Esta febre da princeza em indagar a vida intima das nossas actrizes faz-me lembrar a historia de um provinciano que vindo a Lisboa pela primeira vez, com ideas muito errados acerca das nossas mulheres de theatro, começou durante a representação, de não sei que peça em D. Maria, a interrogar o visinho do lado, pelo theor que vae vêr-se, sempre que apparecia em scena alguma actriz.

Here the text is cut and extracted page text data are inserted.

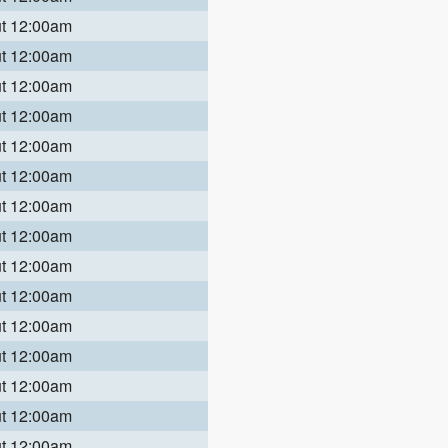
ut 12:00am
ut 12:00am
ut 12:00am
ut 12:00am
ut 12:00am
ut 12:00am
ut 12:00am
ut 12:00am
ut 12:00am
ut 12:00am
ut 12:00am
ut 12:00am
ut 12:00am
ut 12:00am
ut 12:00am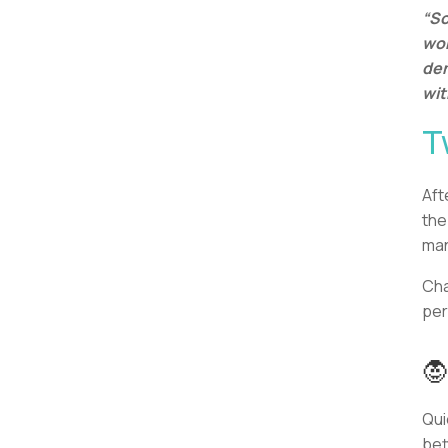
“So
wor
dem
wit
T
Aft
the
ma
Cha
per

Qui
bet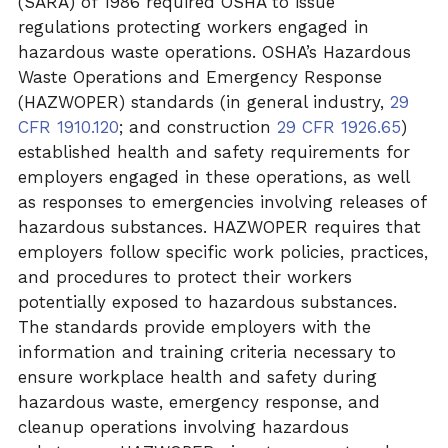
(SARA) of 1986 required OSHA to issue
regulations protecting workers engaged in
hazardous waste operations. OSHA’s Hazardous
Waste Operations and Emergency Response
(HAZWOPER) standards (in general industry,
29
CFR 1910.120
; and construction
29 CFR 1926.65
)
established health and safety requirements for
employers engaged in these operations, as well
as responses to emergencies involving releases of
hazardous substances. HAZWOPER requires that
employers follow specific work policies, practices,
and procedures to protect their workers
potentially exposed to hazardous substances.
The standards provide employers with the
information and training criteria necessary to
ensure workplace health and safety during
hazardous waste, emergency response, and
cleanup operations involving hazardous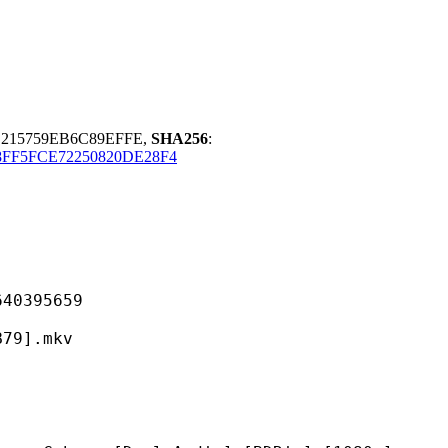
215759EB6C89EFFE,
SHA256
:
FF5FCE72250820DE28F4
395659
].mkv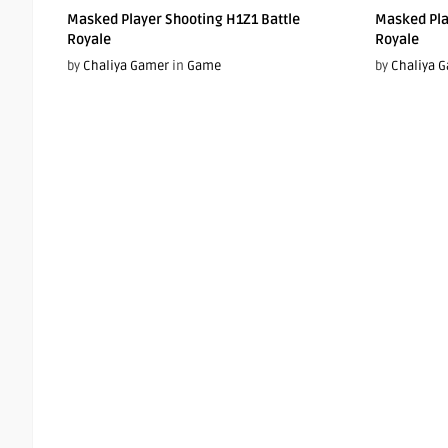
Masked Player Shooting H1Z1 Battle
Masked Pla
Royale
Royale
by
Chaliya Gamer
in
Game
by
Chaliya 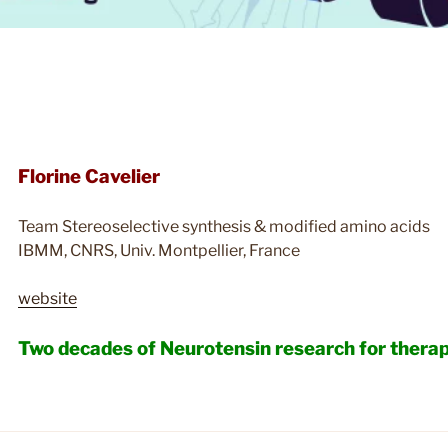
Florine Cavelier
Team Stereoselective synthesis & modified amino acids
IBMM, CNRS, Univ. Montpellier, France
website
Two decades of Neurotensin research for thera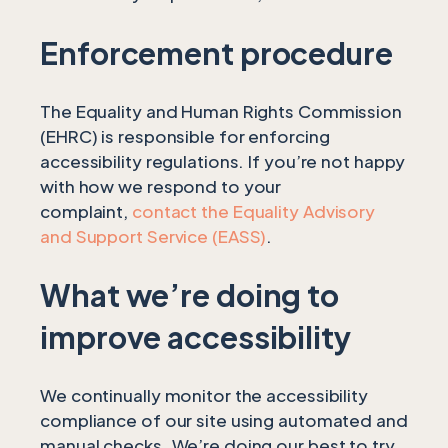
Enforcement procedure
The Equality and Human Rights Commission
(EHRC) is responsible for enforcing
accessibility regulations. If you’re not happy
with how we respond to your
complaint,
contact the Equality Advisory
and Support Service (EASS)
.
What we’re doing to
improve accessibility
We continually monitor the accessibility
compliance of our site using automated and
manual checks. We’re doing our best to try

Entrava por exemplo a sr.^a Emilia das Neves, o provinciano voltava-se para o sujeito e dizia-lhe piscando-lhe o olho intencionalmente:
--Esta...?
E o sujeito:
--Não sei...
Entrava a sr.^a Virginia:
--E esta...?
--Homem deixe-me...
Entrava a sr.^a Amelia Vieira.
--E esta...?
--Diabo, o senhor é inconveniente! Não sei nada...
O provinciano porém não se dava por vencido.
--E esta...? continuava elle sempre a perguntar.
De repente entra o Theodorico. Então o sujeito, desesperado, fulo, volta-se para o pobre provinciano e diz-lhe muito serio:
--Olhe este... com certesa...
A princeza fez exactamente o papel do provinciano, e, tão infeliz como elle, não ficou sabendo coisa nenhuma...
Ficou até sabendo menos que o provinciano...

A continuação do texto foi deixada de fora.